通过流式细胞仪检测分析多肽对细胞周期调节及凋亡的影响。结果显示,不同浓度多肽作用于PC3细胞24h后,细胞的G0/G1、S、G2/M周期分布差异不显著(P>0.05),即FSH33-53-IIKK对PC3细胞的周期无明显影响。利用Hoechst 33258染色法考察FSH33-53-IIKK对PC3细胞凋亡的影响,从形态学上验证了多肽能够诱导PC3细胞凋亡。FSH33-53-IIKK通过诱导细胞凋亡发挥肿瘤抑制功能。细胞凋亡是由基因调控的细胞自主死亡的过程,是自体损伤的一种现象。癌症的发生及耐药性的产生与细胞出现凋亡抑制密切相关。Hoechst 33258染色法中7.5μM、15μM、30μM的FSH33-53-IIKK能够诱导PC3细胞出现典型的凋亡特征,如细胞体积缩小,核质浓缩,呈现不规则的核裂解等,并且呈明显的浓度依赖性。
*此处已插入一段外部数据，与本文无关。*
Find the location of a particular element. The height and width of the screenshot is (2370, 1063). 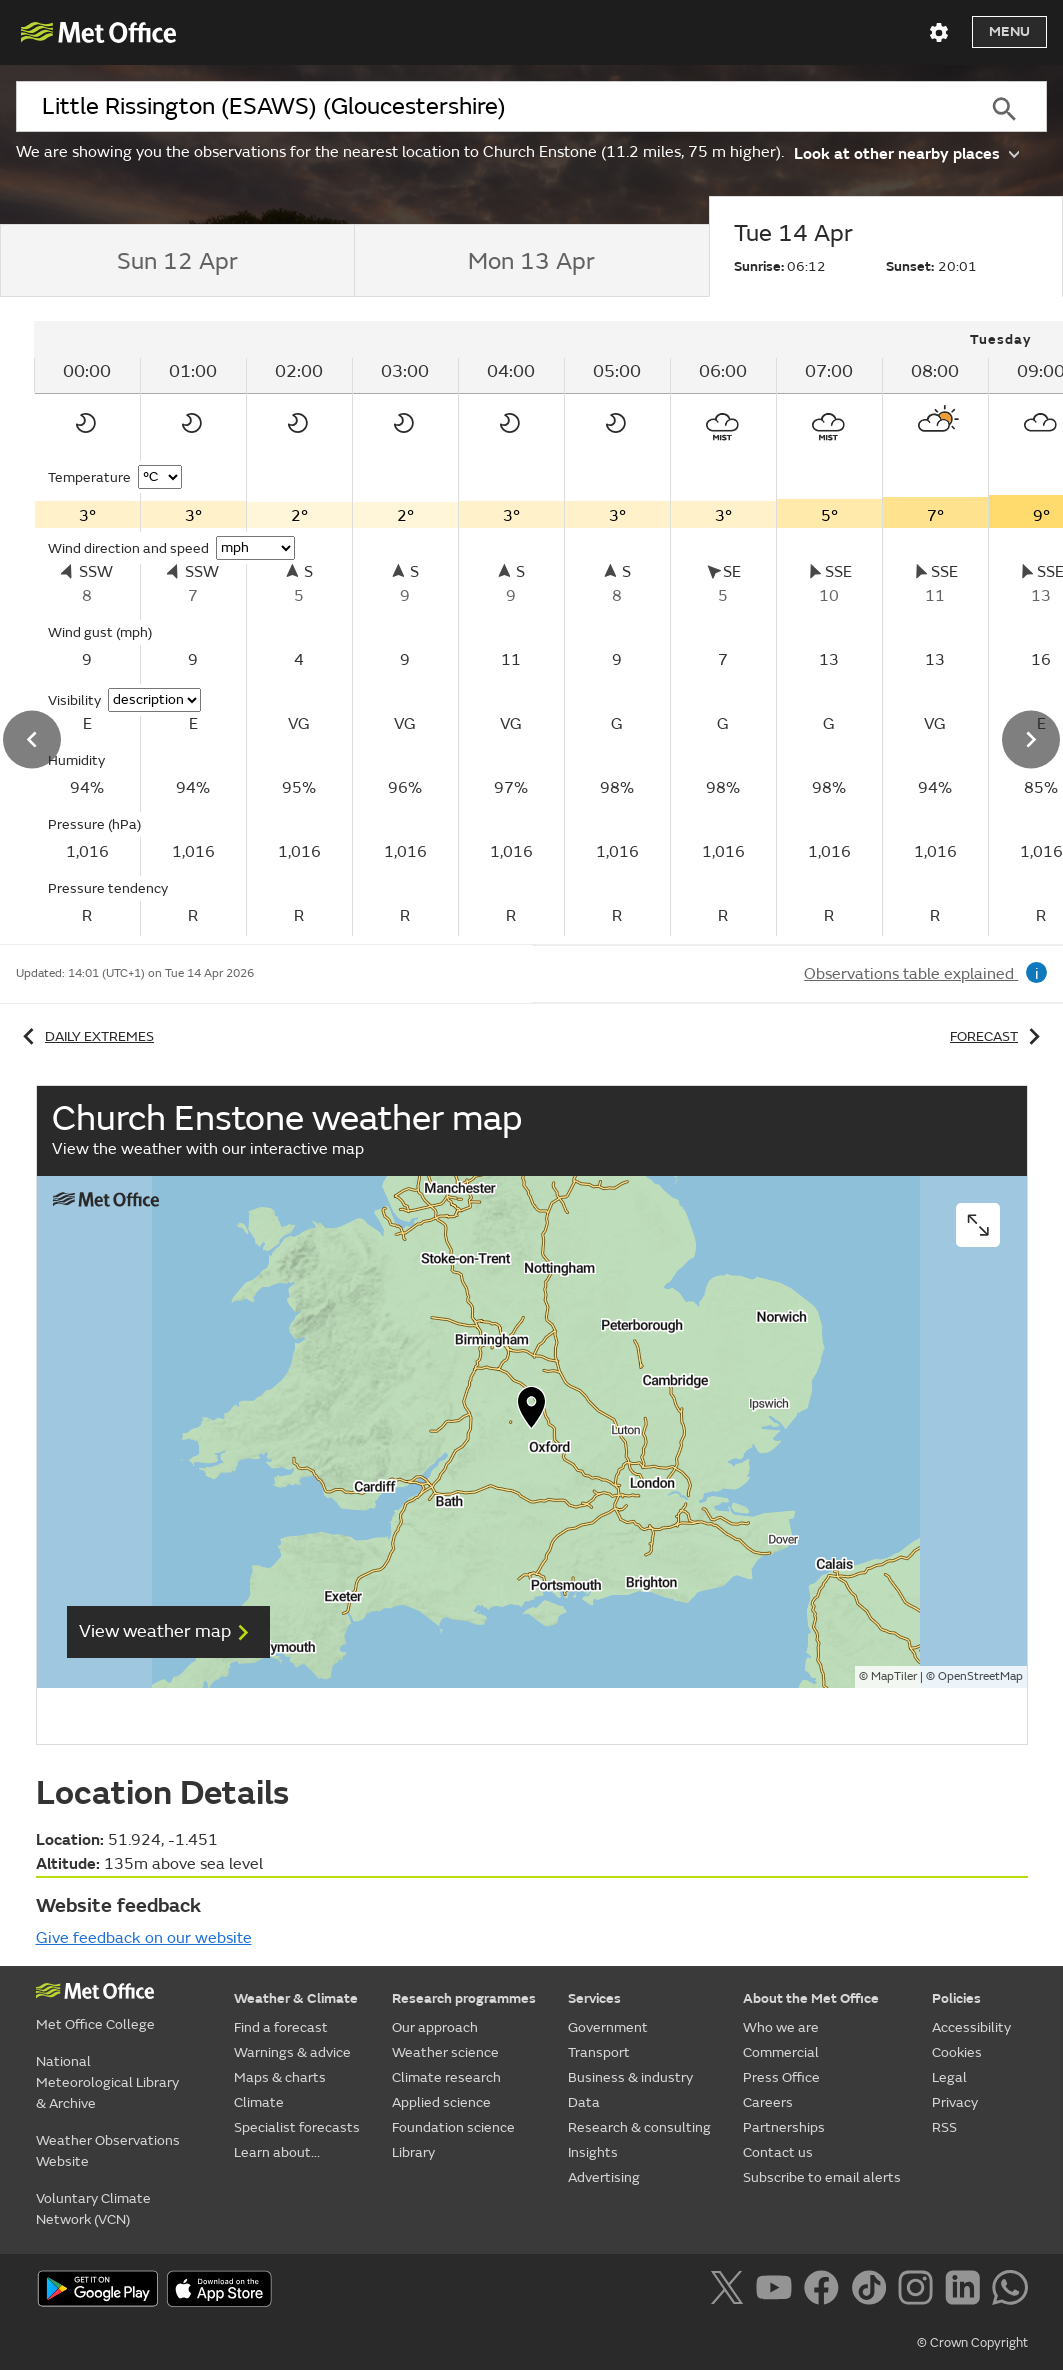

Advertising is located at coordinates (604, 2177).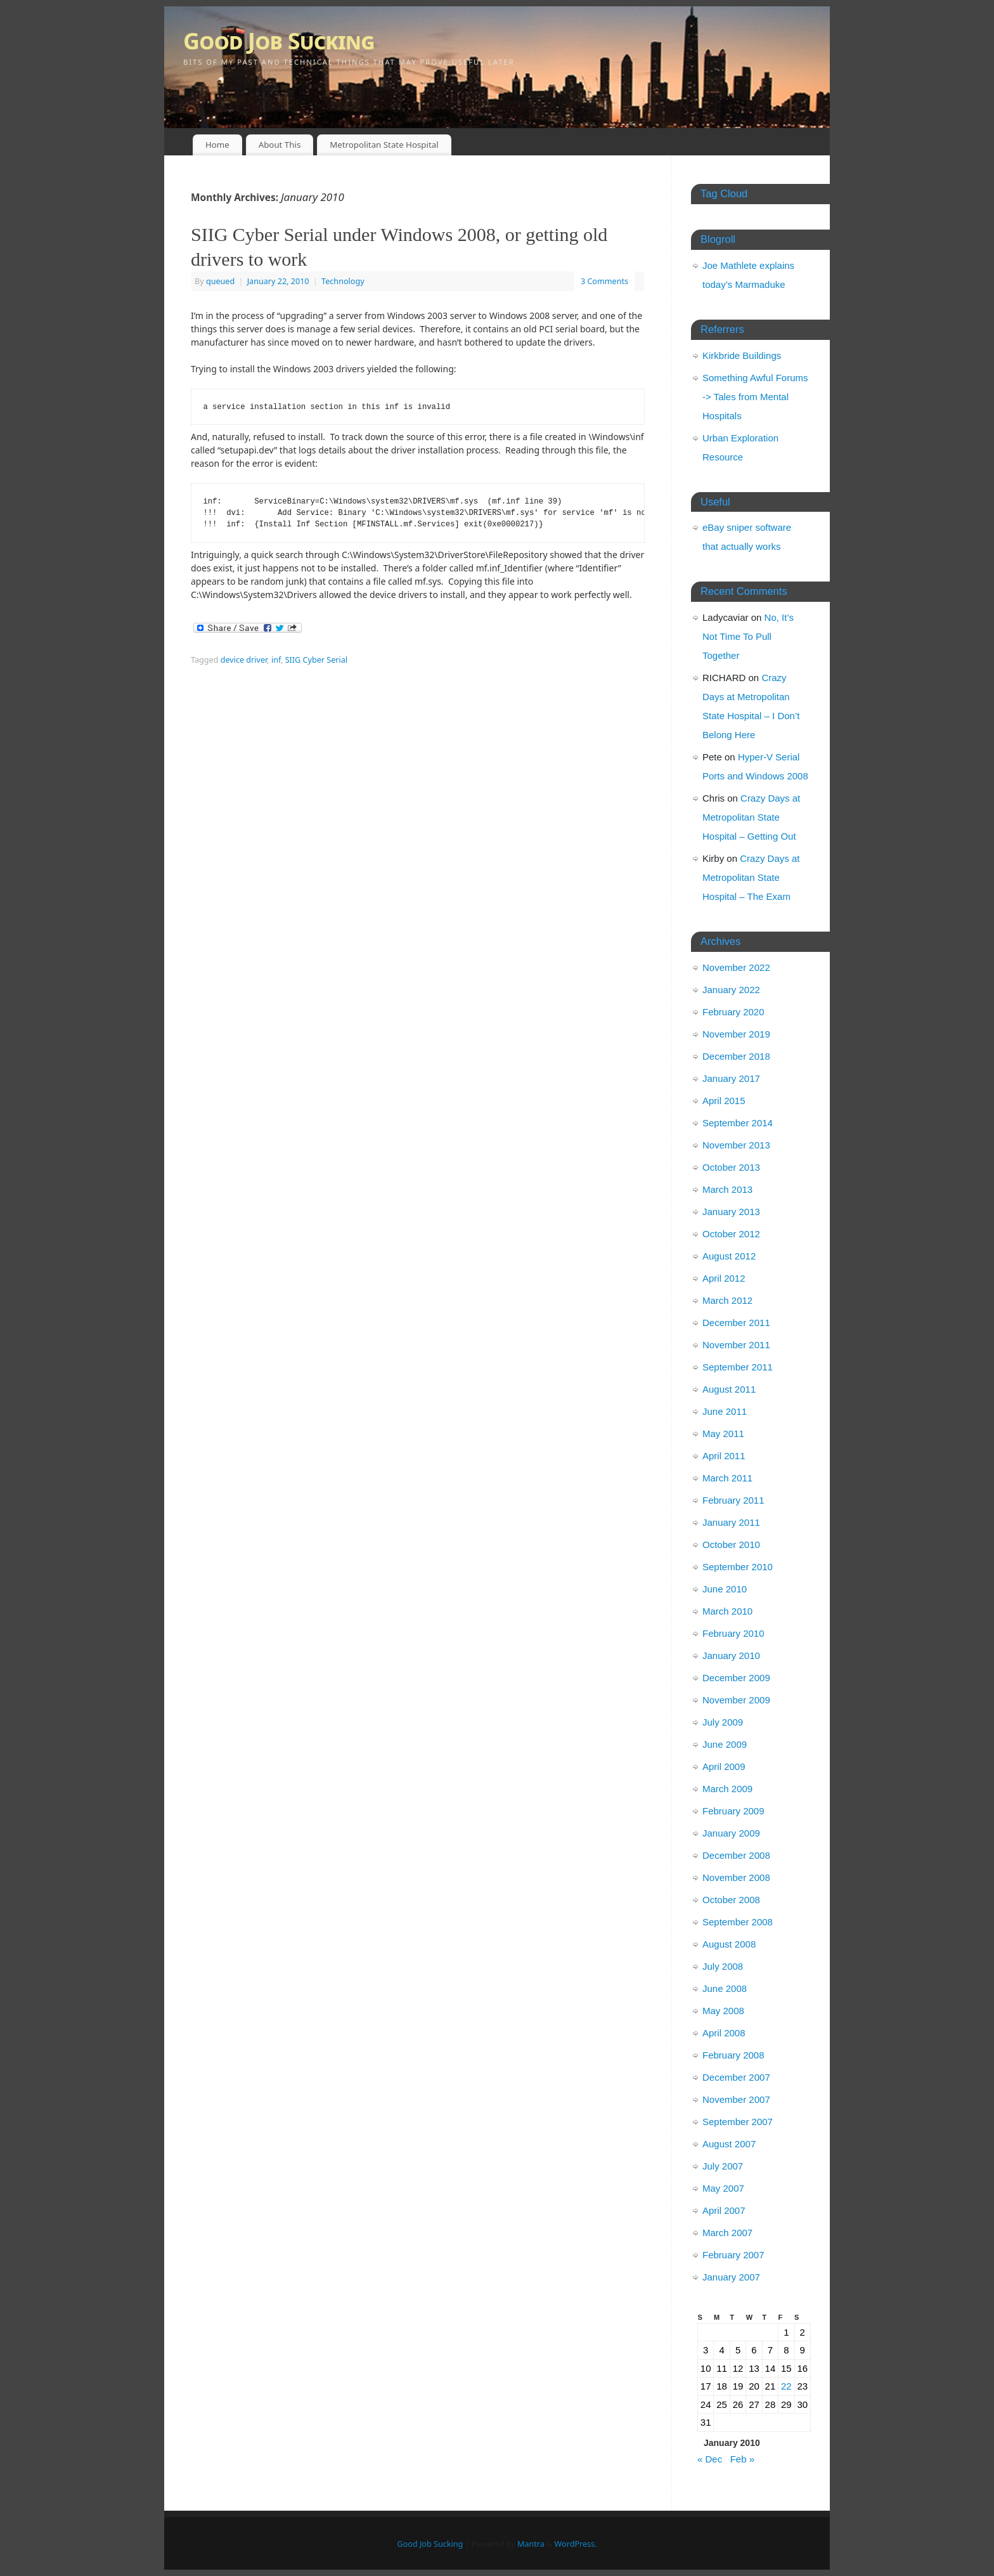  I want to click on November 2013, so click(736, 1145).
相同浓度梯度下用流式细胞仪检测融合肽和多肽IIKK诱导细胞凋亡的凋亡率。FSH33-53-IIKK作用于PC3细胞的凋亡率高于IIKK相应浓度下的细胞凋亡率,并且30μM浓度的FSH33-53-IIKK对PC3细胞的凋亡率显著高于IIKK(P<0.05)。以上证明,FSH33-53-IIKK能够诱导PC3细胞凋亡,并且其诱导细胞凋亡的趋势优于IIKK。
细胞凋亡的发生和发展涉及一系列基因的激活、表达和调控。其主要途径可分为:死亡受体介导途径、内质网介导途径、线粒体介导途径。内源性的线粒体凋亡途径是细胞受到内部或者外部的刺激,线粒体的外膜通透性改变,向胞质基质释放相关的凋亡因子,引发凋亡的发生。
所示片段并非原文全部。